Here is an improved version:

const std = @import("std");
const time = std.time;
const Timer = time.Timer;

const str_size = 10000000;
const tries = 100;

var str1: [str_size]u8 = undefined;
var str2: [std.base64.Base64Encoder.calcSize(str1.len)]u8 = undefined;
var str3: [str_size]u8 = undefined;

pub fn main() !void {
    var stdout_file = try std.io.getStdOut();
    const stdout = &stdout_file.outStream().stream;

    std.mem.set(u8, &str1, 'a');
    var timer = try Timer.start();
    var s: usize = 0;

    var i: usize = 0;
    var start = timer.lap();
    while (i < tries) : (i += 1) {
        std.base64.standard_encoder.encode(&str2, &str1);
        s += str2.len;
    }
    var end = timer.read();
    var elapsed_s = @intToFloat(f64, end - start) / time.ns_per_s;
    try stdout.print("encode: {}, {d:.2}\n", s, elapsed_s);

    i = 0;
    s = 0;
    start = timer.lap();
    while (i < tries) : (i += 1) {
        std.base64.standard_decoder.decode(&str3, &str2) catch unreachable;
        s += str3.len;
    }
    end = timer.read();
    elapsed_s = @intToFloat(f64, end - start) / time.ns_per_s;
    try stdout.print("decode: {}, {d:.2}\n", s, elapsed_s);
}

Results:

direct_allocator:
encode: 1333333600, 1.13
decode: 1000000000, 0.12

no allocator:
encode: 1333333600, 0.46
decode: 1000000000, 0.14

andrewrk · 2019-10-20T21:28:43Z

base64/test.zig

+    var i: usize = 0;
+    var start = timer.lap();
+    while (i < tries) : (i += 1) {
+        const str2 = try allocator.alloc(u8, std.base64.Base64Encoder.calcSize(str1.len));


Using std.heap.direct_allocator inside the hot path is no good. This is doing a mmap per iteration, no wonder it is so slow.
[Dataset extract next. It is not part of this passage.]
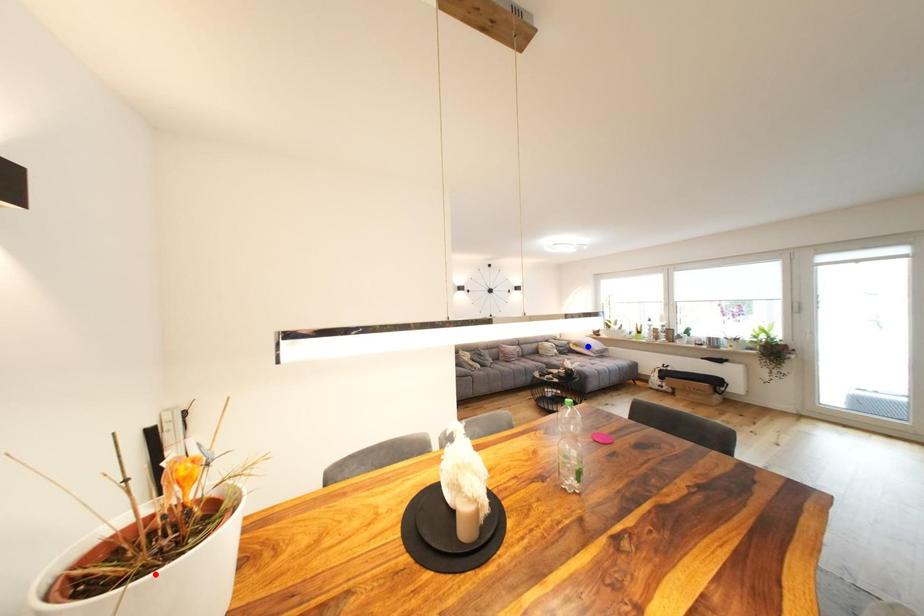 Question: Which of the two points in the image is closer to the camera?

Choices:
 (A) Blue point is closer.
 (B) Red point is closer.

Answer: (B)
https://ziglang.org/documentation/master/#Choosing-an-Allocator

That's intentionally - the benchmark is about measuring allocating + coding/decoding at once. Surely, low level languages could allocate memory in advance, use memory pools and other advance techniques and it would give them an unfair advantage comparing with programming languages with GC.
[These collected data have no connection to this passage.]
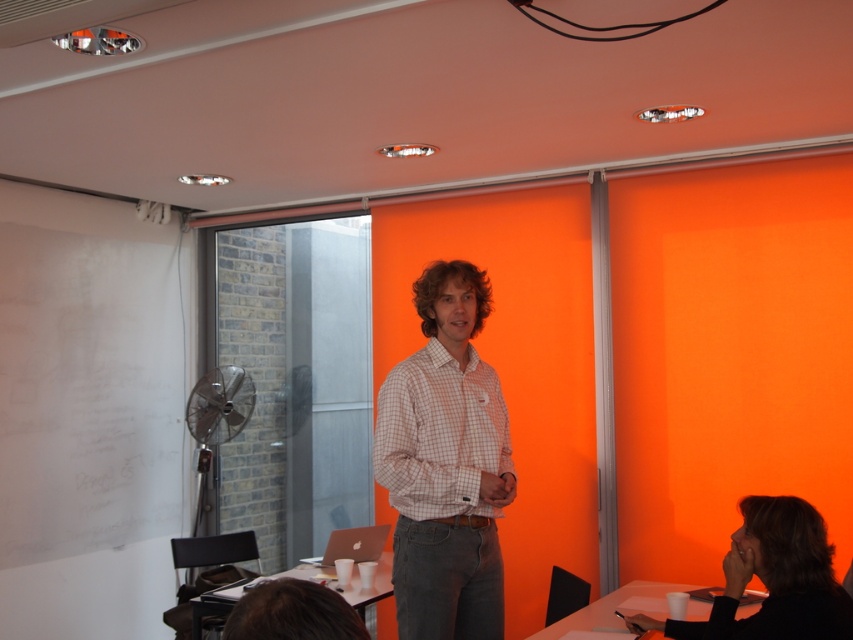 You are standing in the conference room and want to move from point A to point B. Point A is at coordinate point (381, 433) and point B is at coordinate point (775, 632). Since you want to avoid obstacles, which point is closer to you so you can plan your path accordingly?

Point A at coordinate point (381, 433) is closer to you than point B at coordinate point (775, 632), so you should start moving towards point A first to avoid obstacles.

Consider the image. You are standing in the conference room and notice a point at coordinates (x=445, y=465). What object is located at that point?

The checkered fabric shirt at center is located at point (x=445, y=465).

You are a photographer setting up for a group photo in the conference room. You need to position yourself so that both the checkered fabric shirt at center and the black fabric hair at lower right are in focus. Which object should you focus on first to ensure both are sharp?

You should focus on the checkered fabric shirt at center first because it is closer to you than the black fabric hair at lower right. By focusing on the closer object, the farther one will also be in focus due to the depth of field.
Moreover, direct_allocator using mmap is an implementation detail that could change in the future - the same way as malloc uses either sbrk or mmap, the allocator could implement more advanced methods in the future, thus making the general use case (allocate a lot of memory & encode the blob into it) tested in this benchmark faster.

That's intentionally - the benchmark is about measuring allocating + coding/decoding at once.

This is a poorly defined benchmark. Your malloc call in the C benchmark might or might not make a syscall, for example. The appropriate allocator for this code is none. If you want to measure allocation performance then you need to come up with an example where allocating heap memory actually makes sense. And again, your C code is not guaranteed either to make syscalls, because there is code that runs before main() which uses malloc/free.

Moreover, direct_allocator using mmap is an implementation detail that could change in the future

No it's not, it's defined to make a syscall for every allocation and free.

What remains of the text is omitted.